▶ **Work task**
Every record that appears below should be transcribed exactly.

Entries taken from a collection
>>>

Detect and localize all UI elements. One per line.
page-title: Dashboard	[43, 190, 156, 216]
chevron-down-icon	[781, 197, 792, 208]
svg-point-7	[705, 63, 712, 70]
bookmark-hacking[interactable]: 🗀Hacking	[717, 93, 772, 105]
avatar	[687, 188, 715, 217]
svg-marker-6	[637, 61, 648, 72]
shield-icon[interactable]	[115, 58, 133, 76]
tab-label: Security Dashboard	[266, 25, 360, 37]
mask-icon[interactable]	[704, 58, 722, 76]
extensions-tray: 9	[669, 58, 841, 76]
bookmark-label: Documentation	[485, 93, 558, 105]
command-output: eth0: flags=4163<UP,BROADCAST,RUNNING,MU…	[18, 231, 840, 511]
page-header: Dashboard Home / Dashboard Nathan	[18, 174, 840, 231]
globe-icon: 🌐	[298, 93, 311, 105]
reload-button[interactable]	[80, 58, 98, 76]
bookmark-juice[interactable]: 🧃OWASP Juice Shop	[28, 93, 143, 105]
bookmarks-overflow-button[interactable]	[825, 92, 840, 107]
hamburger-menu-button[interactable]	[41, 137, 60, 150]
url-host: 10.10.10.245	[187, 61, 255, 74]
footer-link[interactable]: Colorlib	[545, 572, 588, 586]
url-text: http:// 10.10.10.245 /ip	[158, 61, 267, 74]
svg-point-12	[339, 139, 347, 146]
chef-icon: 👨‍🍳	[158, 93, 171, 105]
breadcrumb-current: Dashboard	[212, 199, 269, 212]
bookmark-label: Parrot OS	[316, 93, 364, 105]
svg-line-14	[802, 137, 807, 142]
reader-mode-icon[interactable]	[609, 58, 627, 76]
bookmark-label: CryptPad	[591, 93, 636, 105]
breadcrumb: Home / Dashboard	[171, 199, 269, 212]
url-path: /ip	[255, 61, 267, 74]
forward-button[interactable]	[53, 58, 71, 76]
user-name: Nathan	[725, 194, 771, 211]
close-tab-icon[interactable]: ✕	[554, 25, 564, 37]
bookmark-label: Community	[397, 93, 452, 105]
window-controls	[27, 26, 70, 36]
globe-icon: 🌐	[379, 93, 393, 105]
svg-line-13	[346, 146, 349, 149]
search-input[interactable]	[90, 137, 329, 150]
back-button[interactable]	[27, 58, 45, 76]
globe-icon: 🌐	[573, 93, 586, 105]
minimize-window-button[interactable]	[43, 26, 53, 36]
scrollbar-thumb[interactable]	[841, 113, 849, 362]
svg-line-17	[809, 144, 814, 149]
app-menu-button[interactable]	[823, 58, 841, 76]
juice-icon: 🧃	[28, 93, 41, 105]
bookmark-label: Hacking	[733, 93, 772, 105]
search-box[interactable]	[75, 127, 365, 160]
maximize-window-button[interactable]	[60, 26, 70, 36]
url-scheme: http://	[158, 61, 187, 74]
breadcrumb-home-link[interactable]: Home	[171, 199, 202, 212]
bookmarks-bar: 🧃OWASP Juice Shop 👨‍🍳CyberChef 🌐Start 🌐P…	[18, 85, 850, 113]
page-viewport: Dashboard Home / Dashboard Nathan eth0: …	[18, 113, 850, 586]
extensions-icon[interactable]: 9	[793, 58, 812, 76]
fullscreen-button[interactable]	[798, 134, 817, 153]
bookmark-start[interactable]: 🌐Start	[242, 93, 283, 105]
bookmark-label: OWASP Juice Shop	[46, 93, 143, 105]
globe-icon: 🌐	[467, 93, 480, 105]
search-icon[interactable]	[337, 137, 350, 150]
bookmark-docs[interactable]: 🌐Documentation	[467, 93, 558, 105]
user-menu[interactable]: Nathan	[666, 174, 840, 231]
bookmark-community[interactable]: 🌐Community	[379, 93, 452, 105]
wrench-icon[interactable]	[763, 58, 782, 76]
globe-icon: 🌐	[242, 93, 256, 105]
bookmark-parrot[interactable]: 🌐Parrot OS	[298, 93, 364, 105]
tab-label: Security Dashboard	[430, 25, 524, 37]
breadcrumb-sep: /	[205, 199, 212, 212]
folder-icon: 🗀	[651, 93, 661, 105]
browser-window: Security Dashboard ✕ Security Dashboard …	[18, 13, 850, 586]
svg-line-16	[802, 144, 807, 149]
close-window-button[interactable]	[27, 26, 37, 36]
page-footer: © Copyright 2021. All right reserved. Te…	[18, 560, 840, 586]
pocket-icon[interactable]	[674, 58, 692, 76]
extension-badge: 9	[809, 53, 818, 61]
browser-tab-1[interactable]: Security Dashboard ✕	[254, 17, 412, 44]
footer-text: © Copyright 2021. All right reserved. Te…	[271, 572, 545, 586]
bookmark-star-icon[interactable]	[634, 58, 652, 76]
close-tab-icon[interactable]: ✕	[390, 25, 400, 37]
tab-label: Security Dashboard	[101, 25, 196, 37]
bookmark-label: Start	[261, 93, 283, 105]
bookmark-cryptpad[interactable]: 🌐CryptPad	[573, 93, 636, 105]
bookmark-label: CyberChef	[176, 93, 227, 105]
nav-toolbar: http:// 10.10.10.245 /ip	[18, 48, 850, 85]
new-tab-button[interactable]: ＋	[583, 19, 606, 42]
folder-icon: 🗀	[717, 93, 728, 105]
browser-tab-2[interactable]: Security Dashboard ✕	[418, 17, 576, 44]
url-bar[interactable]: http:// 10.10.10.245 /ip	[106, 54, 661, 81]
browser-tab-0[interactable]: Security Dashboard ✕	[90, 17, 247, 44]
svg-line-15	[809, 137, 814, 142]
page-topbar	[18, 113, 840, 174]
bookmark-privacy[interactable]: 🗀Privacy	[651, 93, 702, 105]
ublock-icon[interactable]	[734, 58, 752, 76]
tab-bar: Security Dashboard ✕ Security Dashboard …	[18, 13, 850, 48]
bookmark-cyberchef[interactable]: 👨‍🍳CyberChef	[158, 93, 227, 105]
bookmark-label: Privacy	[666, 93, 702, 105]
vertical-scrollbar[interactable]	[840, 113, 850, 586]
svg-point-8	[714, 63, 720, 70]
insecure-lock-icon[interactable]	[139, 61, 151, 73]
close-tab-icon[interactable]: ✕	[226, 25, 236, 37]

<<<

▶ **Answer for this exercise**
Detect and localize all UI elements. One per line.
page-title: Dashboard	[43, 190, 156, 216]
chevron-down-icon	[781, 197, 792, 208]
svg-point-7	[705, 63, 712, 70]
bookmark-hacking[interactable]: 🗀Hacking	[717, 93, 772, 105]
avatar	[687, 188, 715, 217]
svg-marker-6	[637, 61, 648, 72]
shield-icon[interactable]	[115, 58, 133, 76]
tab-label: Security Dashboard	[266, 25, 360, 37]
mask-icon[interactable]	[704, 58, 722, 76]
extensions-tray: 9	[669, 58, 841, 76]
bookmark-label: Documentation	[485, 93, 558, 105]
command-output: eth0: flags=4163<UP,BROADCAST,RUNNING,MU…	[18, 231, 840, 511]
page-header: Dashboard Home / Dashboard Nathan	[18, 174, 840, 231]
globe-icon: 🌐	[298, 93, 311, 105]
reload-button[interactable]	[80, 58, 98, 76]
bookmark-juice[interactable]: 🧃OWASP Juice Shop	[28, 93, 143, 105]
bookmarks-overflow-button[interactable]	[825, 92, 840, 107]
hamburger-menu-button[interactable]	[41, 137, 60, 150]
url-host: 10.10.10.245	[187, 61, 255, 74]
footer-link[interactable]: Colorlib	[545, 572, 588, 586]
url-text: http:// 10.10.10.245 /ip	[158, 61, 267, 74]
svg-point-12	[339, 139, 347, 146]
chef-icon: 👨‍🍳	[158, 93, 171, 105]
breadcrumb-current: Dashboard	[212, 199, 269, 212]
bookmark-label: Parrot OS	[316, 93, 364, 105]
svg-line-14	[802, 137, 807, 142]
reader-mode-icon[interactable]	[609, 58, 627, 76]
bookmark-label: CryptPad	[591, 93, 636, 105]
breadcrumb: Home / Dashboard	[171, 199, 269, 212]
url-path: /ip	[255, 61, 267, 74]
forward-button[interactable]	[53, 58, 71, 76]
user-name: Nathan	[725, 194, 771, 211]
close-tab-icon[interactable]: ✕	[554, 25, 564, 37]
bookmark-label: Community	[397, 93, 452, 105]
window-controls	[27, 26, 70, 36]
globe-icon: 🌐	[379, 93, 393, 105]
svg-line-13	[346, 146, 349, 149]
search-input[interactable]	[90, 137, 329, 150]
back-button[interactable]	[27, 58, 45, 76]
globe-icon: 🌐	[573, 93, 586, 105]
minimize-window-button[interactable]	[43, 26, 53, 36]
scrollbar-thumb[interactable]	[841, 113, 849, 362]
svg-line-17	[809, 144, 814, 149]
app-menu-button[interactable]	[823, 58, 841, 76]
juice-icon: 🧃	[28, 93, 41, 105]
bookmark-label: Hacking	[733, 93, 772, 105]
search-box[interactable]	[75, 127, 365, 160]
maximize-window-button[interactable]	[60, 26, 70, 36]
url-scheme: http://	[158, 61, 187, 74]
breadcrumb-home-link[interactable]: Home	[171, 199, 202, 212]
bookmarks-bar: 🧃OWASP Juice Shop 👨‍🍳CyberChef 🌐Start 🌐P…	[18, 85, 850, 113]
page-viewport: Dashboard Home / Dashboard Nathan eth0: …	[18, 113, 850, 586]
extensions-icon[interactable]: 9	[793, 58, 812, 76]
fullscreen-button[interactable]	[798, 134, 817, 153]
bookmark-start[interactable]: 🌐Start	[242, 93, 283, 105]
bookmark-label: OWASP Juice Shop	[46, 93, 143, 105]
globe-icon: 🌐	[467, 93, 480, 105]
search-icon[interactable]	[337, 137, 350, 150]
bookmark-docs[interactable]: 🌐Documentation	[467, 93, 558, 105]
user-menu[interactable]: Nathan	[666, 174, 840, 231]
bookmark-community[interactable]: 🌐Community	[379, 93, 452, 105]
wrench-icon[interactable]	[763, 58, 782, 76]
globe-icon: 🌐	[242, 93, 256, 105]
bookmark-parrot[interactable]: 🌐Parrot OS	[298, 93, 364, 105]
tab-label: Security Dashboard	[430, 25, 524, 37]
breadcrumb-sep: /	[205, 199, 212, 212]
folder-icon: 🗀	[651, 93, 661, 105]
browser-window: Security Dashboard ✕ Security Dashboard …	[18, 13, 850, 586]
svg-line-16	[802, 144, 807, 149]
close-window-button[interactable]	[27, 26, 37, 36]
page-footer: © Copyright 2021. All right reserved. Te…	[18, 560, 840, 586]
pocket-icon[interactable]	[674, 58, 692, 76]
extension-badge: 9	[809, 53, 818, 61]
browser-tab-1[interactable]: Security Dashboard ✕	[254, 17, 412, 44]
footer-text: © Copyright 2021. All right reserved. Te…	[271, 572, 545, 586]
bookmark-star-icon[interactable]	[634, 58, 652, 76]
close-tab-icon[interactable]: ✕	[390, 25, 400, 37]
tab-label: Security Dashboard	[101, 25, 196, 37]
bookmark-label: Start	[261, 93, 283, 105]
bookmark-cryptpad[interactable]: 🌐CryptPad	[573, 93, 636, 105]
bookmark-label: CyberChef	[176, 93, 227, 105]
nav-toolbar: http:// 10.10.10.245 /ip	[18, 48, 850, 85]
new-tab-button[interactable]: ＋	[583, 19, 606, 42]
folder-icon: 🗀	[717, 93, 728, 105]
browser-tab-2[interactable]: Security Dashboard ✕	[418, 17, 576, 44]
url-bar[interactable]: http:// 10.10.10.245 /ip	[106, 54, 661, 81]
browser-tab-0[interactable]: Security Dashboard ✕	[90, 17, 247, 44]
svg-line-15	[809, 137, 814, 142]
page-topbar	[18, 113, 840, 174]
bookmark-privacy[interactable]: 🗀Privacy	[651, 93, 702, 105]
ublock-icon[interactable]	[734, 58, 752, 76]
tab-bar: Security Dashboard ✕ Security Dashboard …	[18, 13, 850, 48]
bookmark-cyberchef[interactable]: 👨‍🍳CyberChef	[158, 93, 227, 105]
bookmark-label: Privacy	[666, 93, 702, 105]
vertical-scrollbar[interactable]	[840, 113, 850, 586]
svg-point-8	[714, 63, 720, 70]
insecure-lock-icon[interactable]	[139, 61, 151, 73]
close-tab-icon[interactable]: ✕	[226, 25, 236, 37]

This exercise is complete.